### TASK PROMPT
Nothing but the lines below between the line holding "Драхма / Калигула (37 - 41 гг.)" and the line holding "I. La predicazione alberioniana 1959", inclusive, should appear in the answer, each set down exactly.

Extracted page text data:
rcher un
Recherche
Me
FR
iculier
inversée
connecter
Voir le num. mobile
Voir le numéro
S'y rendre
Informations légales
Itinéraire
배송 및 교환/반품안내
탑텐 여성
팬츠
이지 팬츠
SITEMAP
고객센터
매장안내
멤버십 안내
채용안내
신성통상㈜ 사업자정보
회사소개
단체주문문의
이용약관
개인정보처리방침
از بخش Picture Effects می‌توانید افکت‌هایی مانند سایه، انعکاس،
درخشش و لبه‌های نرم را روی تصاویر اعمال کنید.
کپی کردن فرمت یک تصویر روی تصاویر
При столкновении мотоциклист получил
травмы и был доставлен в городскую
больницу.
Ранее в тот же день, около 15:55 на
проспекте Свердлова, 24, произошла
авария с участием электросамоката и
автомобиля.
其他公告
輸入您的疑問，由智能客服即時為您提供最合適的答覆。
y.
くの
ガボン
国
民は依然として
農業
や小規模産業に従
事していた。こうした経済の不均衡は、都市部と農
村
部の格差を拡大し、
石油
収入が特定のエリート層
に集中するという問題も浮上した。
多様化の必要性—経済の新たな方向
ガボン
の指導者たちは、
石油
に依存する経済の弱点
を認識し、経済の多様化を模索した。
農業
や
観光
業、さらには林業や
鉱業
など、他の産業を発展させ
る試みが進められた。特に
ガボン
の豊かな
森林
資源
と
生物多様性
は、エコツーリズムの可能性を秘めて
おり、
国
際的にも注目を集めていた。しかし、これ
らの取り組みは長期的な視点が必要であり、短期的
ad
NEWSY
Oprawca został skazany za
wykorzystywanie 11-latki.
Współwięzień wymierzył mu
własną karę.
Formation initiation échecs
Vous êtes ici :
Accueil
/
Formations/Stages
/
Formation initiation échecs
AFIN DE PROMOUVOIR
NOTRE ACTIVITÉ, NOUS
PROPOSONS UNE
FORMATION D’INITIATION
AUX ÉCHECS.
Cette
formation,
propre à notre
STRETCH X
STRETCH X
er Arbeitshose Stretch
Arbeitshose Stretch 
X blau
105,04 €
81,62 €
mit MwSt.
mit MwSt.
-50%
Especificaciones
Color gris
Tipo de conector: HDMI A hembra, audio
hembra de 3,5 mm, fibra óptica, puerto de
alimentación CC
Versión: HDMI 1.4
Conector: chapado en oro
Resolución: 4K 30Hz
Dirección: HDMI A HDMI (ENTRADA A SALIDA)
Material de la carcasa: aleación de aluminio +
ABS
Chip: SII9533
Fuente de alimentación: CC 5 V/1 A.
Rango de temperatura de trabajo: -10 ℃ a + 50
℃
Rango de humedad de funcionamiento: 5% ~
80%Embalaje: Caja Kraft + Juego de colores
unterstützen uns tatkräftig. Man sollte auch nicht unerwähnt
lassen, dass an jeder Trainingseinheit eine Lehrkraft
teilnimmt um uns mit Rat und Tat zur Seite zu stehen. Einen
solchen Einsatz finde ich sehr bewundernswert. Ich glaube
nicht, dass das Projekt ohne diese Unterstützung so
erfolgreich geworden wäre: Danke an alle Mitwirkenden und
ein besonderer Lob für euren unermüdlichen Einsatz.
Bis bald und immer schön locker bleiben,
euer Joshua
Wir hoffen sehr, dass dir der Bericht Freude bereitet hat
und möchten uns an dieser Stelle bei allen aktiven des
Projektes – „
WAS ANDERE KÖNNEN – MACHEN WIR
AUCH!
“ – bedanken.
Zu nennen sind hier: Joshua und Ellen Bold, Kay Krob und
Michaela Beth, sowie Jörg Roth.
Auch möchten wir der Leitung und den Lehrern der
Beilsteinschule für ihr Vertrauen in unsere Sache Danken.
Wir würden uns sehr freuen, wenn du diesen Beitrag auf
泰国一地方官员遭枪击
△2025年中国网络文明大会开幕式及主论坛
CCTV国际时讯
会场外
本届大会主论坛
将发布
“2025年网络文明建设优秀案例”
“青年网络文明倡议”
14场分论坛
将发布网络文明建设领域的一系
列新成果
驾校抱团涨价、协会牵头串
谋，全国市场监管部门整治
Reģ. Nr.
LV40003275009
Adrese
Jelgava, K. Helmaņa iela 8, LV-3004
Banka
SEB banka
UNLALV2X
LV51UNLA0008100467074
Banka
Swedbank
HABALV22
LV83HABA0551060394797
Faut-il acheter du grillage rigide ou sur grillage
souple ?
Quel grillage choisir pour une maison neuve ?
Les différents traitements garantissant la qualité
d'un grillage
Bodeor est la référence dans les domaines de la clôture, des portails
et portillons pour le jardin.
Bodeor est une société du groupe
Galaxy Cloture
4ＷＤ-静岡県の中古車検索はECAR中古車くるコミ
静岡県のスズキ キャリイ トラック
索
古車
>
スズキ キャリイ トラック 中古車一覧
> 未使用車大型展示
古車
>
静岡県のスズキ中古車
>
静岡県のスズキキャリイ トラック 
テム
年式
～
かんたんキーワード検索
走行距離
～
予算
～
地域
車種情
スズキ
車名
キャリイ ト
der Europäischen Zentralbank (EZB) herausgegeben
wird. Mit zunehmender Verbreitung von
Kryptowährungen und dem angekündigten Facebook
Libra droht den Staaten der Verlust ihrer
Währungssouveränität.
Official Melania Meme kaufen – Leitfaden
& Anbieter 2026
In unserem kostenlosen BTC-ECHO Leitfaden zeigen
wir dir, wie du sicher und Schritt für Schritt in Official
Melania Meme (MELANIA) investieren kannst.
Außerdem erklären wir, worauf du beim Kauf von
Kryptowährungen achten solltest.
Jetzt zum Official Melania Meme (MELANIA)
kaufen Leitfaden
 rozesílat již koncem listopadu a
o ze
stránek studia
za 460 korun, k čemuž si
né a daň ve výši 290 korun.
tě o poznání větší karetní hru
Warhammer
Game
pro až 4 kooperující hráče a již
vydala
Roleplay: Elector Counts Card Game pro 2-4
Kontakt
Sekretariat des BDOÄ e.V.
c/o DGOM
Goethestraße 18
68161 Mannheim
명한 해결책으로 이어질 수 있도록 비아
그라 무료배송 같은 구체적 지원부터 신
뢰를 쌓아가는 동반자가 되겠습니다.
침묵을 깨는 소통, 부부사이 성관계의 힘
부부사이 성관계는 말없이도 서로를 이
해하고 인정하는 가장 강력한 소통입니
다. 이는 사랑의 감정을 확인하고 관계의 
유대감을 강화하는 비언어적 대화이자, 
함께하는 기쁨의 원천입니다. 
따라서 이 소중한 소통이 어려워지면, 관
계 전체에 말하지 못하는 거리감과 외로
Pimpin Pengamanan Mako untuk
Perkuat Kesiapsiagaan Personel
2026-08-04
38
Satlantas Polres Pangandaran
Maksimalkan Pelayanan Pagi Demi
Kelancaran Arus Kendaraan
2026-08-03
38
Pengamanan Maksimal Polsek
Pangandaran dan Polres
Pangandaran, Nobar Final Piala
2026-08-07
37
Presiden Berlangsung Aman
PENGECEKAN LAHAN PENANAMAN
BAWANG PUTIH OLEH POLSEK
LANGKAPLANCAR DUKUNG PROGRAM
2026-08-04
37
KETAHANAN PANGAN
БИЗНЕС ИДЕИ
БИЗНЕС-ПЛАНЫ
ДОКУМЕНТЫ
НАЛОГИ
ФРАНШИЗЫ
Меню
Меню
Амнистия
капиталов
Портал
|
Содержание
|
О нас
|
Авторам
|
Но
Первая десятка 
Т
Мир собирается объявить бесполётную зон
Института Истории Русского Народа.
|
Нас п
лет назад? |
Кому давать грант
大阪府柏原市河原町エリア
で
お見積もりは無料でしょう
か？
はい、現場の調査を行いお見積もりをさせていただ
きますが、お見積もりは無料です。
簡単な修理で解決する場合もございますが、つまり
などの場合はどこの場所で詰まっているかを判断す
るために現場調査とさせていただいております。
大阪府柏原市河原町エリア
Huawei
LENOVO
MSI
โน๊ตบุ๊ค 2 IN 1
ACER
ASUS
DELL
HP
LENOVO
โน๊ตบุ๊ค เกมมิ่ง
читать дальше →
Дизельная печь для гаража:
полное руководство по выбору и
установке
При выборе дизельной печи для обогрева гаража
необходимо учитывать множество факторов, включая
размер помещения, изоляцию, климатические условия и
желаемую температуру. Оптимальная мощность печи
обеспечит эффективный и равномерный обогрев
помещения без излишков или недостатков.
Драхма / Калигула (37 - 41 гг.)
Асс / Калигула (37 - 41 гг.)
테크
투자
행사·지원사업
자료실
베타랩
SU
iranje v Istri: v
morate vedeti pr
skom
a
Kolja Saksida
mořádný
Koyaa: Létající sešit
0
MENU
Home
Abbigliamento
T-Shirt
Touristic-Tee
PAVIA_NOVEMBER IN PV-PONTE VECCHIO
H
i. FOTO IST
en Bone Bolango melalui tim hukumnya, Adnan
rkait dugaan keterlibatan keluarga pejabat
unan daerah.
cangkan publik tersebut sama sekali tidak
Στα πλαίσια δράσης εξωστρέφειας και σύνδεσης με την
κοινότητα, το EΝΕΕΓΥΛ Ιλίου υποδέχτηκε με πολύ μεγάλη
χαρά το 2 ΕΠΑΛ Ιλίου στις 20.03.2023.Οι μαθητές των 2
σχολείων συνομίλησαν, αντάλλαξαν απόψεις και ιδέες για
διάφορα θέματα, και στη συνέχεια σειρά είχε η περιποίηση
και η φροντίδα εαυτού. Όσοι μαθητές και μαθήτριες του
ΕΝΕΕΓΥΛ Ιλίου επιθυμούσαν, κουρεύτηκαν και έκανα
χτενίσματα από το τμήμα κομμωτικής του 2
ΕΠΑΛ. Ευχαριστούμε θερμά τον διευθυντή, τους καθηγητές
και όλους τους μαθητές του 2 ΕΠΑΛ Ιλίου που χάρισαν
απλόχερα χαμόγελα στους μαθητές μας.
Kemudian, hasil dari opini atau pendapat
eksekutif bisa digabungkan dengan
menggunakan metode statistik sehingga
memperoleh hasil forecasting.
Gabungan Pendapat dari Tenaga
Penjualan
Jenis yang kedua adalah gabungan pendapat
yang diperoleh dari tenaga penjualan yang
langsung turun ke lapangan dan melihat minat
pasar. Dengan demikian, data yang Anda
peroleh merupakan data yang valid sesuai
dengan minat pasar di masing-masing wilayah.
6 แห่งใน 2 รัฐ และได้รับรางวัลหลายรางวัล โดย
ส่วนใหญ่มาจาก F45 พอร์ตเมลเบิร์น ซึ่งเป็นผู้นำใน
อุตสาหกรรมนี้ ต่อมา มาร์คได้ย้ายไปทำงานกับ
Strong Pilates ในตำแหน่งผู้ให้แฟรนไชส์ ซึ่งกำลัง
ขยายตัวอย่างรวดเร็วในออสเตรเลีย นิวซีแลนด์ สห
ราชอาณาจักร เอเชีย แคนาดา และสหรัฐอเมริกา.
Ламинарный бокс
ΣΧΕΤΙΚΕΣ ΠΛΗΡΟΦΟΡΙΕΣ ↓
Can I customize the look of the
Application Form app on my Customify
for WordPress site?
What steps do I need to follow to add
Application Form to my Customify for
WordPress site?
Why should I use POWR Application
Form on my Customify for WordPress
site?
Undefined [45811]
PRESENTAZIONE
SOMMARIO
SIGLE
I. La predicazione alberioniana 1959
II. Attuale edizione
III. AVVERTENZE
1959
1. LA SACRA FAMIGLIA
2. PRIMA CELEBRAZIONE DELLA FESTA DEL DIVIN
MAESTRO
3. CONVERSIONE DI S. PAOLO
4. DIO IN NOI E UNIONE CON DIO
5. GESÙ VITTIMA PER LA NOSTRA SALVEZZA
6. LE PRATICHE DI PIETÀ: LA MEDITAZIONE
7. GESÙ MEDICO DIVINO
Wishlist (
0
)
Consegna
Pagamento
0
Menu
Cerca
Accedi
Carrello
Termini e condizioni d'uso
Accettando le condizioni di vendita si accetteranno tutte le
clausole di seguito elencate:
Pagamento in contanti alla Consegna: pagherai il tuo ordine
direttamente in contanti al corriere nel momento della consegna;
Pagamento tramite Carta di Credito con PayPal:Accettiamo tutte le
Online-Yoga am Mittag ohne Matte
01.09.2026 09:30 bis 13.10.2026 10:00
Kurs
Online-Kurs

### SOLVED EXERCISE
Драхма / Калигула (37 - 41 гг.)
Асс / Калигула (37 - 41 гг.)
테크
투자
행사·지원사업
자료실
베타랩
SU
iranje v Istri: v
morate vedeti pr
skom
a
Kolja Saksida
mořádný
Koyaa: Létající sešit
0
MENU
Home
Abbigliamento
T-Shirt
Touristic-Tee
PAVIA_NOVEMBER IN PV-PONTE VECCHIO
H
i. FOTO IST
en Bone Bolango melalui tim hukumnya, Adnan
rkait dugaan keterlibatan keluarga pejabat
unan daerah.
cangkan publik tersebut sama sekali tidak
Στα πλαίσια δράσης εξωστρέφειας και σύνδεσης με την
κοινότητα, το EΝΕΕΓΥΛ Ιλίου υποδέχτηκε με πολύ μεγάλη
χαρά το 2 ΕΠΑΛ Ιλίου στις 20.03.2023.Οι μαθητές των 2
σχολείων συνομίλησαν, αντάλλαξαν απόψεις και ιδέες για
διάφορα θέματα, και στη συνέχεια σειρά είχε η περιποίηση
και η φροντίδα εαυτού. Όσοι μαθητές και μαθήτριες του
ΕΝΕΕΓΥΛ Ιλίου επιθυμούσαν, κουρεύτηκαν και έκανα
χτενίσματα από το τμήμα κομμωτικής του 2
ΕΠΑΛ. Ευχαριστούμε θερμά τον διευθυντή, τους καθηγητές
και όλους τους μαθητές του 2 ΕΠΑΛ Ιλίου που χάρισαν
απλόχερα χαμόγελα στους μαθητές μας.
Kemudian, hasil dari opini atau pendapat
eksekutif bisa digabungkan dengan
menggunakan metode statistik sehingga
memperoleh hasil forecasting.
Gabungan Pendapat dari Tenaga
Penjualan
Jenis yang kedua adalah gabungan pendapat
yang diperoleh dari tenaga penjualan yang
langsung turun ke lapangan dan melihat minat
pasar. Dengan demikian, data yang Anda
peroleh merupakan data yang valid sesuai
dengan minat pasar di masing-masing wilayah.
6 แห่งใน 2 รัฐ และได้รับรางวัลหลายรางวัล โดย
ส่วนใหญ่มาจาก F45 พอร์ตเมลเบิร์น ซึ่งเป็นผู้นำใน
อุตสาหกรรมนี้ ต่อมา มาร์คได้ย้ายไปทำงานกับ
Strong Pilates ในตำแหน่งผู้ให้แฟรนไชส์ ซึ่งกำลัง
ขยายตัวอย่างรวดเร็วในออสเตรเลีย นิวซีแลนด์ สห
ราชอาณาจักร เอเชีย แคนาดา และสหรัฐอเมริกา.
Ламинарный бокс
ΣΧΕΤΙΚΕΣ ΠΛΗΡΟΦΟΡΙΕΣ ↓
Can I customize the look of the
Application Form app on my Customify
for WordPress site?
What steps do I need to follow to add
Application Form to my Customify for
WordPress site?
Why should I use POWR Application
Form on my Customify for WordPress
site?
Undefined [45811]
PRESENTAZIONE
SOMMARIO
SIGLE
I. La predicazione alberioniana 1959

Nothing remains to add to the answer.